2008-07-08 13:19:55 | 私の雑感あれこれ
話を聞いたのは、30歳になろうとしている青年から。
だから、彼の就学時期と現在とでは、多少の変化があるのかもしれない。
そこのところを含んで読んでください。

ラオスの学制
小学校5年
中学校3年
高等学校3年
その後、大学進学する人は1年間勉強するなかで、自分の専門を定めていくそうです。学問の領域としての文系の分野はそもそもないから、成績優秀者=数学・物理の成績上位者らしい。留学希望の学生は、募集される国別コースを目指して、猛勉強する。就学率が低いし、中退、落第も頻繁な国だから、ここまで頑張るメンバーはどんどん少ないくなっていくのです。

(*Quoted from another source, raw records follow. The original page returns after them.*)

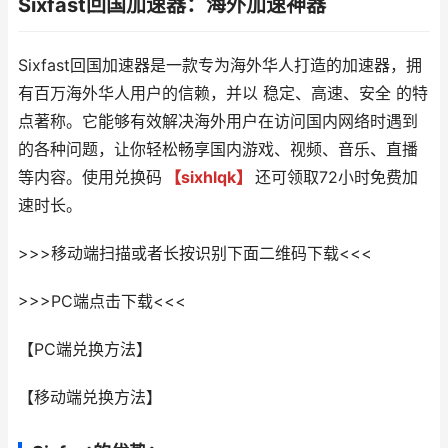
Sixfast回国加速器：海外加速神器
Sixfast回国加速器是一款专为海外华人打造的加速器，拥
有百万海外华人用户的信赖，并以 稳定、高速、安全 的特
点著称。它能够有效解决海外用户在访问国内网络时遇到
的各种问题，让你轻松畅享国内游戏、视频、音乐、直播
等内容。使用兑换码
【sixhlqk】
还可领取72小时免费加
速时长。
>>>移动端扫描或者长按识别下面二维码下载<<<
>>>PC端点击下载<<<
【PC端兑换方法】
【移动端兑换方法】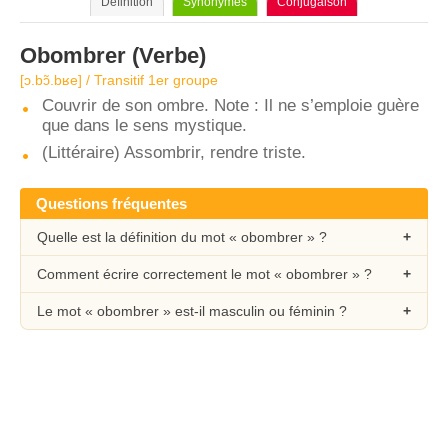
Définition
Synonymes
Conjugaison
Obombrer
(Verbe)
[ɔ.bɔ̃.bʁe] / Transitif 1er groupe
Couvrir de son ombre. Note : Il ne s’emploie guère
que dans le sens mystique.
(Littéraire) Assombrir, rendre triste.
Questions fréquentes
Quelle est la définition du mot « obombrer » ?
Comment écrire correctement le mot « obombrer » ?
Le mot « obombrer » est-il masculin ou féminin ?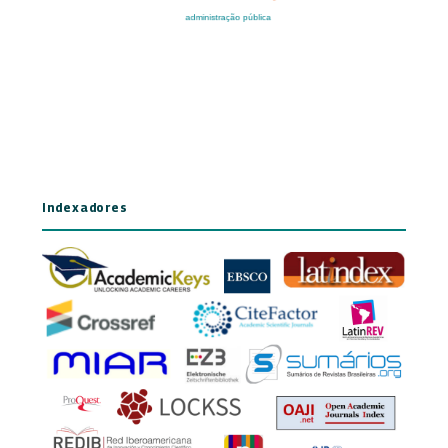
Indexadores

で、そんなメンバーの一人として勉強に励んだ彼が自分の教科書を持てるようになったのは高校3年。その時に初めて父親から教科書を買ってもらったそうです。
それまでは、教科書を持っているのは先生だけ。
生徒は、教科書がない。
だから、当然先生は教科書を音読するところから勉強が始まる。
授業の8割が、先生の教科書音読に費やされる。
学生も教科書があれば、各自が目を通すことができるのに。
先生が説明する時間をたくさん取れるのに。
先生の教科書には、エクササイズが沢山ついているのです。でも、時間がないから、一つふたつのエクササイズしかできません。
(多分「練習問題」という日本語を使ったことがない彼は、エクササイズといいます)
先生が教科書を読む間、聞きとってノートに写すのに必死で、疲れてしまい、大変だった―と、語ります。

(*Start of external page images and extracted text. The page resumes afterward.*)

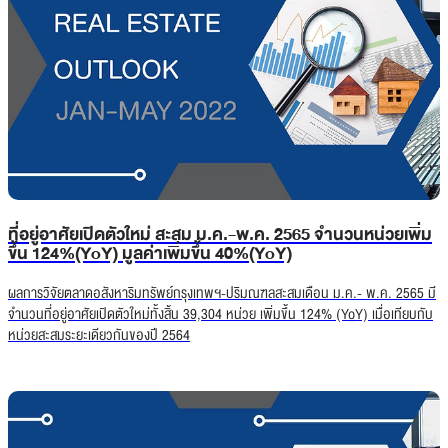
ที่อยู่อาศัยเปิดตัวใหม่ สะสม ม.ค.-พ.ค. 2565 จำนวนหน่วยเพิ่ม
ขึ้น 124%(YoY) มูลค่าเพิ่มขึ้น 40%(YoY)
ผลการวิจัยตลาดอสังหาริมทรัพย์กรุงเทพฯ-ปริมณฑลสะสมเดือน ม.ค.- พ.ค. 2565 มี
จำนวนที่อยู่อาศัยเปิดตัวใหม่ทั้งสิ้น 39,304 หน่วย เพิ่มขึ้น 124% (YoY) เมื่อเทียบกับ
หน่วยสะสมระยะเดียวกันของปี 2564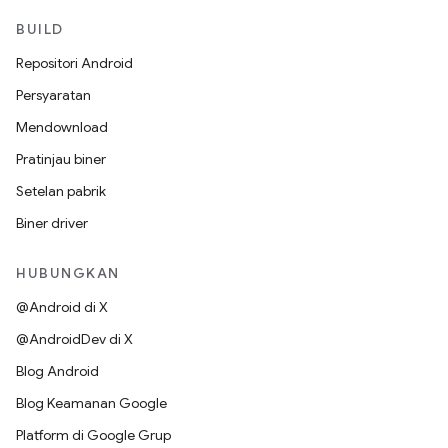
BUILD
Repositori Android
Persyaratan
Mendownload
Pratinjau biner
Setelan pabrik
Biner driver
HUBUNGKAN
@Android di X
@AndroidDev di X
Blog Android
Blog Keamanan Google
Platform di Google Grup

小学校の頃、先生の教科書を遠まわしに覗くと、教科書にきれいな絵があるのが見えて、あんな本があればなー、と思ったものだと。

教科書を持たないでの授業だから、数学も物理も語学も、聞き取り、書きとり、と少しばかりのエクササイズ。

その彼が中国の大学に留学して、奨学金で自分の教科書を買い揃えた時、世の中にこんな(各自が自分の教科書を持っている)ことがあるのかと、思ったという。

産まれた国が違うとこんなに環境が違うのです。
この日曜日、目の前の青年が語った話です。
彼は私の子供の世代です。

そして、
ラオスの学校教育の外国語は、ロシア語だったそうです(1970年代の革命後、それ以前は領主国のフランス語)。
1990年頃のペレストロイカで、ソ連からラオスへの支援経路が訝しくなったためか、外国語はかつての領主国のフランス語に戻ったそうです。
しかし、フランス語は短期間で取りやめになり、英語(※)が採用されたそうです。

※ラオスはベトナムに加勢してアメリカと戦っているから、ソ連の崩壊後即英語に転換とはならなかったのでしょう。

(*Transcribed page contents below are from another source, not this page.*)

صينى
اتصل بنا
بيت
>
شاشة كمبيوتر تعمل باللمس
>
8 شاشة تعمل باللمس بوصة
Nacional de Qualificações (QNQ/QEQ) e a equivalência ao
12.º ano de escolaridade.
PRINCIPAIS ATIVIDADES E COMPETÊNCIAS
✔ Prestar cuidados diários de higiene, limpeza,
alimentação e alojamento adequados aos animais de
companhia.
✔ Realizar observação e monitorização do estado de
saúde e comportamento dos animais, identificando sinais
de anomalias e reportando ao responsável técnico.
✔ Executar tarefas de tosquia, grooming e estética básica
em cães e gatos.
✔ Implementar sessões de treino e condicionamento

で、彼の高校時代はちょうどそのフランス語採用の時期。
中国への留学試験にはフランス語でなく、英語が必須とのことで、1年間の突貫勉強をしたらしいのです。

大学卒業後日本の企業に就職。
その時点で日本語能力はゼロです。
仕事の現場はIT企業だから、英語で何とかなる、と思っていたらしいのですが、
日本の理系大卒のITの職場で英語が通じない、と困って、日本語の特訓。

で、流暢とは言えない日本語ながら、上記のような話を聞くことができました。

「蛍の光、窓の雪」で勉強に励んだという話、ウソー、大袈裟なと思うところがありませんか。
小学校も中学校も教科書が持てなくて、留学先で大学生のみんなが自分の本を購入するということに驚くって、日本人だったら、その彼に、驚きませんか。

ここまで、読んでくださったとしたら、ありがとうございます。
下書きから、投稿まで1日置いたので、最新投稿の順番が逆になってしまいました。